Country: Hong Kong
Genre: Drama/ Action/ Exploitation/ Comedy/ Suspense
Director: Cash Chin
Year: 1994

Rating: ★★★½☆


TRASH CINEMA RECOMMENDED MOVIE

It is tempting to dismiss the events of 1941 Hong Kong on Fire as grotesque exaggeration. The film is a bloodbath, with Japanese slaughtering folks in hospitals, skewering babies, and raping every woman in sight. But I’m afraid that the Japanese really were this barbarous in World War II. Their atrocities are well documented. There is little in this movie that you won’t find in the history books.

What 1941 Hong Kong on Fire does is to take this historical material and turn it into a pop catalog of horrors, seen through the eyes of one middle class Hong Kong family.

When we first meet pawnbroker Papa Dai (Law Kar-Ying), he’s cheating a widow out of a priceless antique painting, which he pronounces a fake and buys for a pittance. His wife (Julie Lee) is just as dreadful. Papa Dai remarried after his first wife died, and the new wife treats her stepdaughter Oi Dai (Cherie Chan) like a slave. Papa refuses to intervene. Mong Dai (Chingmy Yau) is determined to find her sister Oi Dai a husband so she can get out from under the stepwife’s thumb and tries to play matchmaker, choosing Sam (Tok Chung-Wa), who is in medical school. But fate may get in the way of her plans. One day, Chui (Elvis Tsui), a rickshaw driver, rescues Oi Dai from a would be thief and sparks fly.

Then everyday life is interrupted by the Japanese invasion of Hong Kong. Folks are skewered by bayonets and shot and women are raped. Exploitation filmmaker that he is, producer Wong Jing makes sure that there are plenty of large breasts flopping around in these sequences.

Director Cash Chin pulls no punches. Yes, the drama, comedy, and war atrocities are filmed in a broad way, but it’s all undeniably disturbing and tragic.

We see how different people react to the occupation of Hong Kong, according to their essential characters. The most compelling journey is that of the father, who becomes a collaborator, even as the Japanese pile more and more humiliation and suffering on him and his family.

But ultimately, producer Wong Jing is an entertainer, so he makes sure that the tragedy is leavened with some payback. Traitors get their comeuppance and there is a somewhat satisfying mini-rebellion against the Japanese. Probably not very realistic, but without it, 1941 Hong Kong on Fire would be unbearable.

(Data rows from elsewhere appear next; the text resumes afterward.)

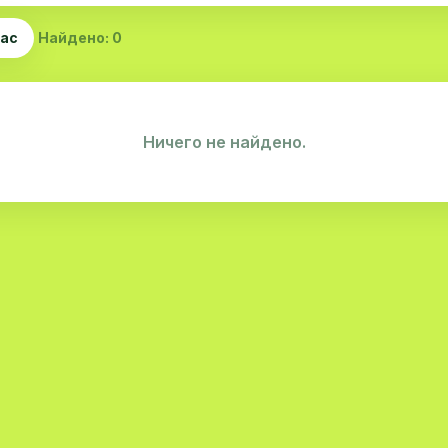
час
Найдено: 0
Ничего не найдено.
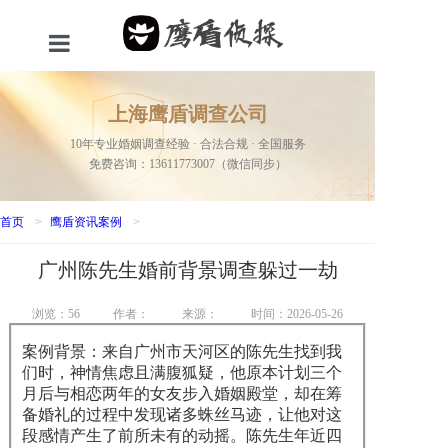
首页
上海鹰盾调查公司
服务项目
10年专业婚姻调查经验 · 合法合规 · 全国服务
免费咨询：13611773007（微信同步）
关于我们
新闻资讯
首页
>
鹰盾资讯案例
>
广州陈先生婚前背景调查躲过一劫
成功案例
联系我们
浏览：
56
作者：
来源：
时间：2026-05-26
案例背景：来自广州市天河区的陈先生找到我
网站地图
们时，神情焦虑且满腹狐疑，他原本计划三个
月后与相恋两年的女友步入婚姻殿堂，却在筹
备婚礼的过程中发现诸多蛛丝马迹，让他对这
段感情产生了前所未有的动摇。陈先生年近四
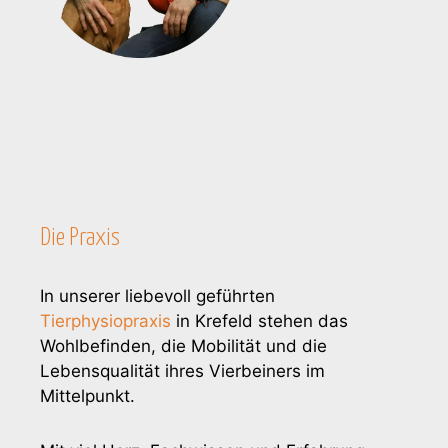
Die Praxis
In unserer liebevoll geführten
Tierphysiopraxis
in Krefeld stehen das
Wohlbefinden, die Mobilität und die
Lebensqualität ihres Vierbeiners im
Mittelpunkt.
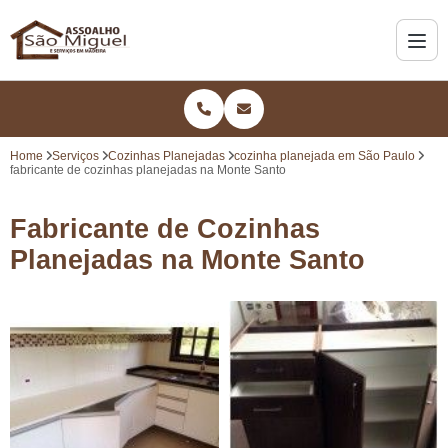
Home
Serviços
Cozinhas Planejadas
cozinha planejada em São Paulo
fabricante de cozinhas planejadas na Monte Santo
Fabricante de Cozinhas
Planejadas na Monte Santo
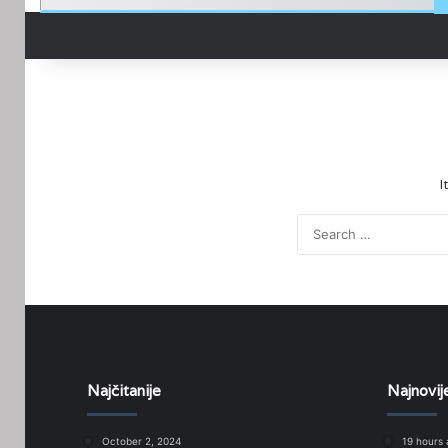
I
Najčitanije
Najnovij
October 2, 2024
19 hours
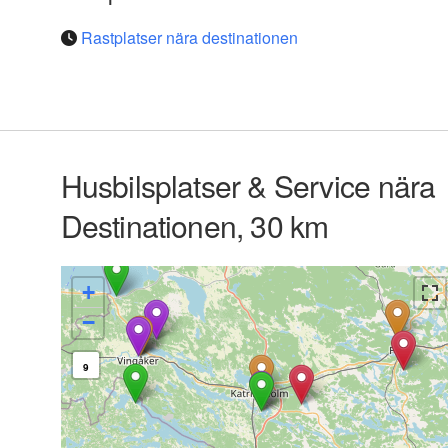
Rastplatser nära destinationen
Husbilsplatser & Service nära
Destinationen, 30 km
+
−
9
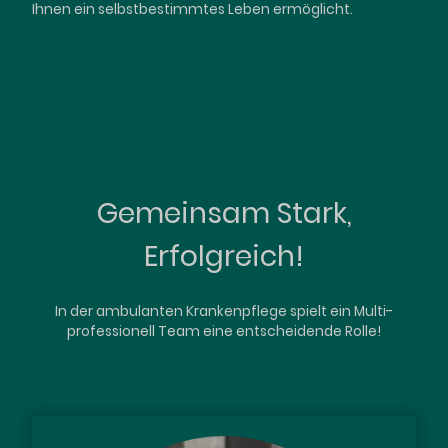
Ihnen ein selbstbestimmtes Leben ermöglicht.
Gemeinsam Stark,
Erfolgreich!
In der ambulanten Krankenpflege spielt ein Multi-
professionell Team eine entscheidende Rolle!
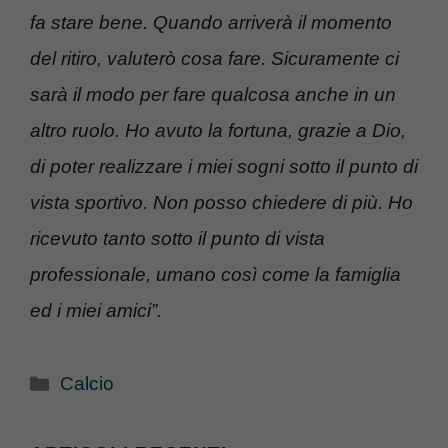
fa stare bene. Quando arriverà il momento
del ritiro, valuterò cosa fare. Sicuramente ci
sarà il modo per fare qualcosa anche in un
altro ruolo. Ho avuto la fortuna, grazie a Dio,
di poter realizzare i miei sogni sotto il punto di
vista sportivo. Non posso chiedere di più. Ho
ricevuto tanto sotto il punto di vista
professionale, umano così come la famiglia
ed i miei amici”.
Categorie
Calcio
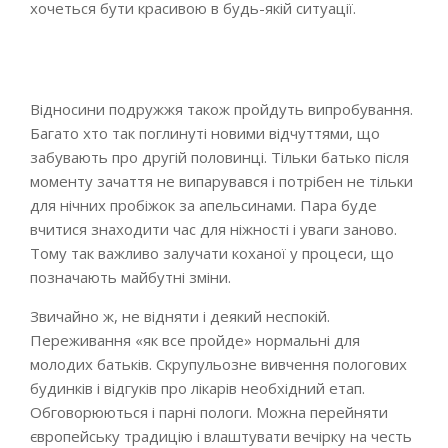
хочеться бути красивою в будь-якій ситуації.
Відносини подружжя також пройдуть випробування.
Багато хто так поглинуті новими відчуттями, що
забувають про другій половинці. Тільки батько після
моменту зачаття не випарувався і потрібен не тільки
для нічних пробіжок за апельсинами. Пара буде
вчитися знаходити час для ніжності і уваги заново.
Тому так важливо залучати коханої у процеси, що
позначають майбутні зміни.
Звичайно ж, не відняти і деякий неспокій.
Переживання «як все пройде» нормальні для
молодих батьків. Скрупульозне вивчення пологових
будинків і відгуків про лікарів необхідний етап.
Обговорюються і парні пологи. Можна перейняти
європейську традицію і влаштувати вечірку на честь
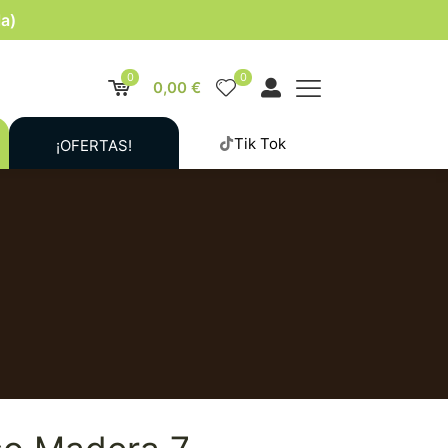
la)
0
0
0,00 €
Tik Tok
¡OFERTAS!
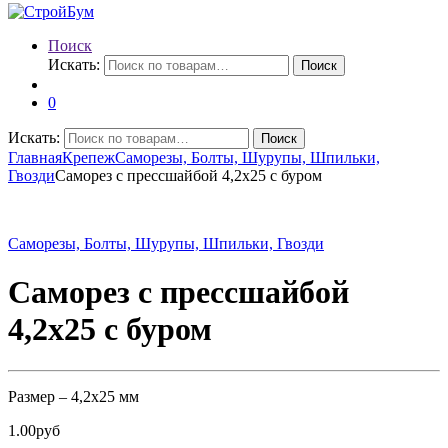
Поиск
Искать:
Поиск
0
Искать:
Поиск
Главная
Крепеж
Саморезы, Болты, Шурупы, Шпильки,
Гвозди
Саморез с прессшайбой 4,2х25 с буром
Саморезы, Болты, Шурупы, Шпильки, Гвозди
Саморез с прессшайбой
4,2х25 с буром
Размер – 4,2х25 мм
1.00
руб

Screenwriter Chan Hing-Kar has created a snappy plot filled with compelling incidents. He’s also created memorable characters. His manipulation of our feelings is crude but effective.

Chan Hing-Kar is helped in this effort by a wonderful cast. Chingmy Yau is her usual mischievous self, Veronica Yip is demure and charmingly naive, Law Kar-Ying is rather loathsome as the bourgeois papa who will stoop as low as necessary to ensure his survival, but the acting prize in this one has to go to Julie Lee, as the shameless stepmother. Lee’s hard and used look is perfect for this harridan. She is spectacularly hateful in the role.

What keeps 1941 Hong Kong on Fire from greatness is a lack of elegance in the filmmaking. There is plenty of energy, but the storytelling can be clumsy at times.

Still, 1941 Hong Kong on Fire is a lot of fun, provided you have a strong stomach.